El sol comenzó a dejar su huella en la pared a través de la ventana de la habitación con un estampado floreado correspondiente a la cortina que cubría la ventana. Eso era suficiente para que Simeón se despertara. Se levantó, lavó su cara, sus dientes y se cambió. Volvió al cuarto y vio que Franco seguía dormido ¿debía despertarlo? Él quería continuar averiguando todo tipo de cosas que recaían sobre aquella miel pero no le motivaba mucho el viajar tan lejos. Hacía muchos años que no se alejaba de casa. Con astucia continuó haciendo el menor ruido posible para que Franco no despertara y así no tener que partir de aquel atractivo lugar tan temprano.
Pasaron varios cuartos de hora hasta que, Simeón sentado junto a la ventana como hacía en su casa con el diván, vio que Franco se removía en la cama, hasta que abrió los ojos. Se sentó de golpe.
—¿Qué hora es? —soltó mientras se levantaba en camisón e iba al baño.
—Nueve y cuarto —respondió Simeón con calma.
—¡¿Qué?! ¿Por qué no me llamó? ¿Está usted demen… —Ya era tarde para frenar el insulto en tan poca relación— te…? —terminó de decir con una pausa notable. Simeón con calma lo miró, recordó que muchas personas ya lo habían llamado así constantemente, por ejercer un negocio como aquel y por hablar con su esposa muerta. No le molestó en absoluto—. Disculpe… es que debimos salir a las seis, más tardar siete. Estamos retrasados por más de dos horas ¿acaso no le asusta eso? —Simeón no respondió—. Apenas me vista partimos.
—No —fue lo único que dijo el otro.
—¿No? ¿Qué quiere decir con eso?
—Que no nos iremos cuando se vista.
—¿Entonces?
—Saldremos más tarde. Entienda que tenía mucho tiempo sin salir de mi casa por razones personales, y ahora que lo he hecho estoy notando de lo tanto que me he perdido. Quiero tomar el tiempo que sea necesario para admirar los sitios por los que pasaremos, sin olvidar nuestro principal propósito. Por unas pocas horas que nos tomemos no creo que el mundo se caiga más a pedazos de lo que está. Quizá suene disparatado, pero… demos una vuelta.
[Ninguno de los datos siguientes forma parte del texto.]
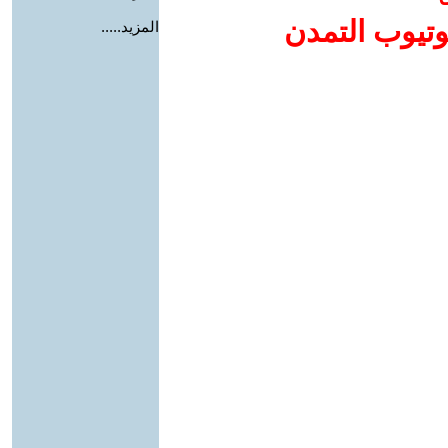
وتيوب التمدن
المزيد.....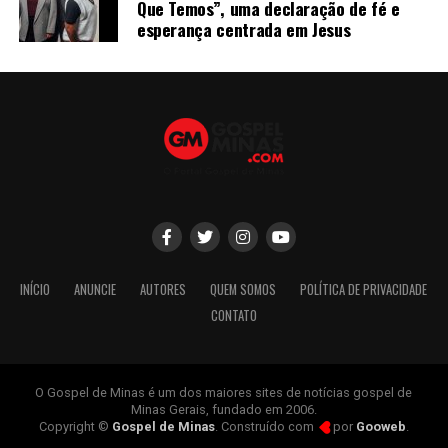
Que Temos”, uma declaração de fé e
esperança centrada em Jesus
INÍCIO
ANUNCIE
AUTORES
QUEM SOMOS
POLÍTICA DE PRIVACIDADE
CONTATO
O Gospel de Minas é um dos maiores sites de notícias gospel de
Minas Gerais, fundado em 2006.
Copyright ©
Gospel de Minas
. Construído com
por
Gooweb
.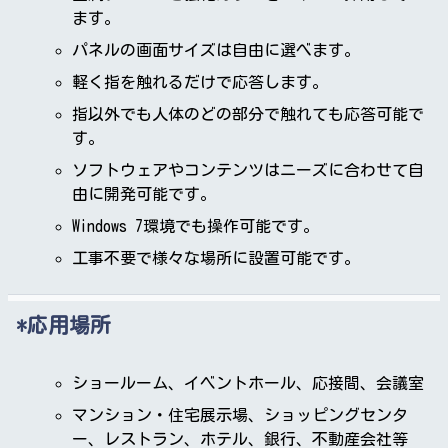
ます。
パネルの画面サイズは自由に選べます。
軽く指を触れるだけで応答します。
指以外でも人体のどの部分で触れても応答可能で
す。
ソフトウェアやコンテンツはニーズに合わせて自
由に開発可能です。
Windows 7環境でも操作可能です。
工事不要で様々な場所に設置可能です。
応用場所
ショールーム、イベントホール、応接間、会議室
マンション・住宅展示場、ショッピングセンタ
ー、レストラン、ホテル、銀行、不動産会社等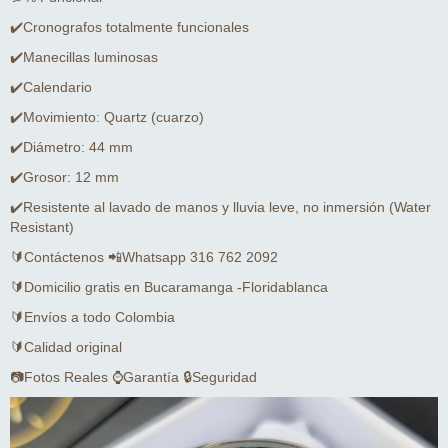
✔️Cronografos totalmente funcionales
✔️Manecillas luminosas
✔️Calendario
✔️Movimiento: Quartz (cuarzo)
✔️Diámetro: 44 mm
✔️Grosor: 12 mm
✔️Resistente al lavado de manos y lluvia leve, no inmersión (Water
Resistant)
🔰Contáctenos 📲Whatsapp 316 762 2092
🔰Domicilio gratis en Bucaramanga -Floridablanca
🔰Envíos a todo Colombia
🔰Calidad original
📷Fotos Reales ⌚Garantía 🔒Seguridad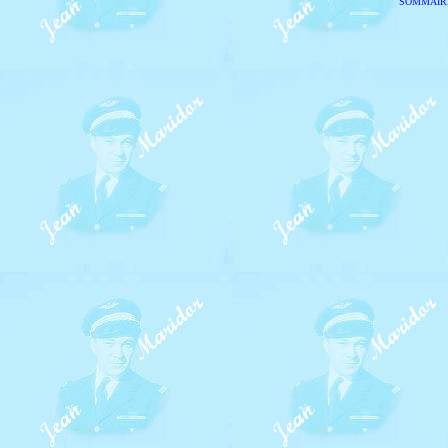
SOMMAIR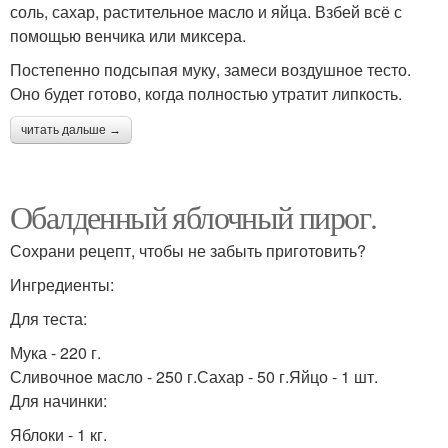
соль, сахар, растительное масло и яйца. Взбей всё с
помощью венчика или миксера.
Постепенно подсыпая муку, замеси воздушное тесто.
Оно будет готово, когда полностью утратит липкость.
читать дальше →
Обалденный яблочный пирог.
Сохрани рецепт, чтобы не забыть приготовить?
Ингредиенты:
Для теста:
Мука - 220 г.
Сливочное масло - 250 г.Сахар - 50 г.Яйцо - 1 шт.
Для начинки:
Яблоки - 1 кг.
El silencio de Franco era palpable. Las palabras que Simeón le había dicho le llegaron al corazón. Eran sinceras, no eran apresuradas. Como si las hubiera ensayado desde antes que él despertara. Simeón tenía razón, debían tomar las cosas un poco más ligeras. Los desastres ocurridos a veces sucedían por la premura de querer hacer las cosas.
—¿Qué sugiere?
—Salgamos y veamos qué se nos ocurre.